Abstract
In the design of a wastewater treatment plant, engineers must estimate the future population that the plant will need to serve. When the population growth is uncertain, modular design can reduce up-front capital costs, operating costs and total expected present value costs. Models based on real option theory can provide insights to engineers/decision-makers that will not arise from standard net present value analysis. We consider a municipality faced with a plant expansion decision required to meet the demand of significant, uncertain growth. We present a model that optimises the size of the plant and its maximum modular size. The optimisation requires that multiple solutions be calculated at the decision time for the staged expansion. We utilise a moment matching technique to approximate the solution of the Asian-like option. The results show that as the uncertainty increases, a modular plant can save significant total costs for the municipality.
Notes
1. Analysis of the data showed some correlation to the general stock index, but due to the limited amount of total connections, confidence intervals on the correlations were very broad.

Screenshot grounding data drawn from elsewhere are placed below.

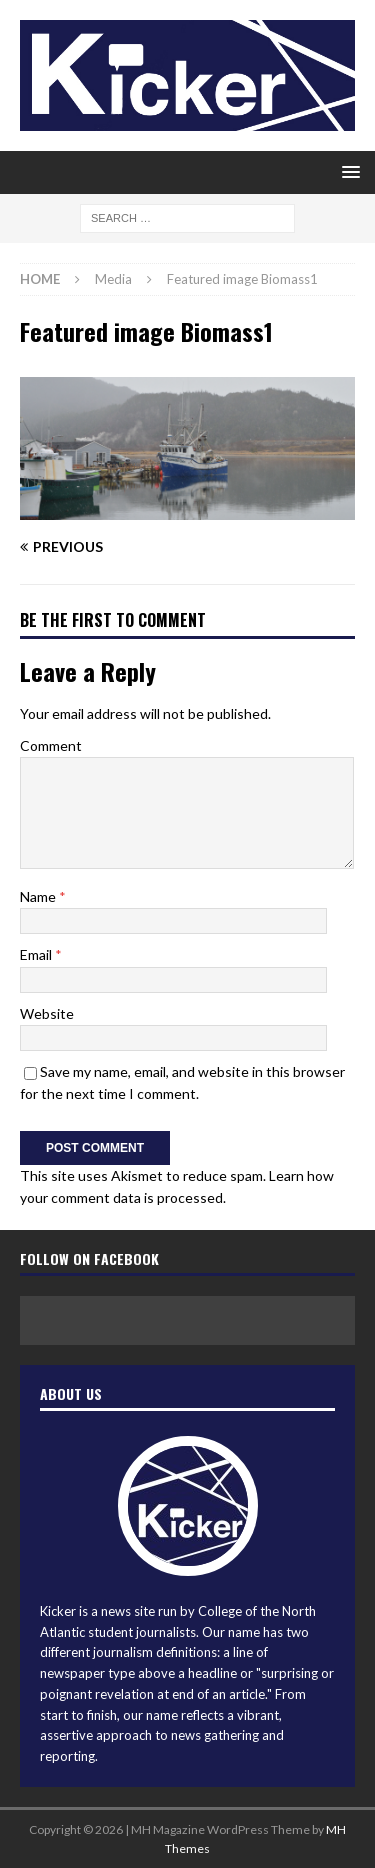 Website (47, 1013)
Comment (51, 745)
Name (39, 896)
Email (37, 954)
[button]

It is likely that a lag exists between the market index and the rate of connectivity and analysis of the data showed a lag of approximately 9 months. For the analysis presented here, the lag was ignored.
2. We note that this savings was compared with a standard approach where the plant size was determined using an average growth rate, with no safety factor. An increased safety factor would generally reduce this savings.
3. See http://www.gams.com/.
4. The timelines were picked somewhat arbitrarily; however, the municipal engineers felt that a 20-year planning horizon was appropriate in this case.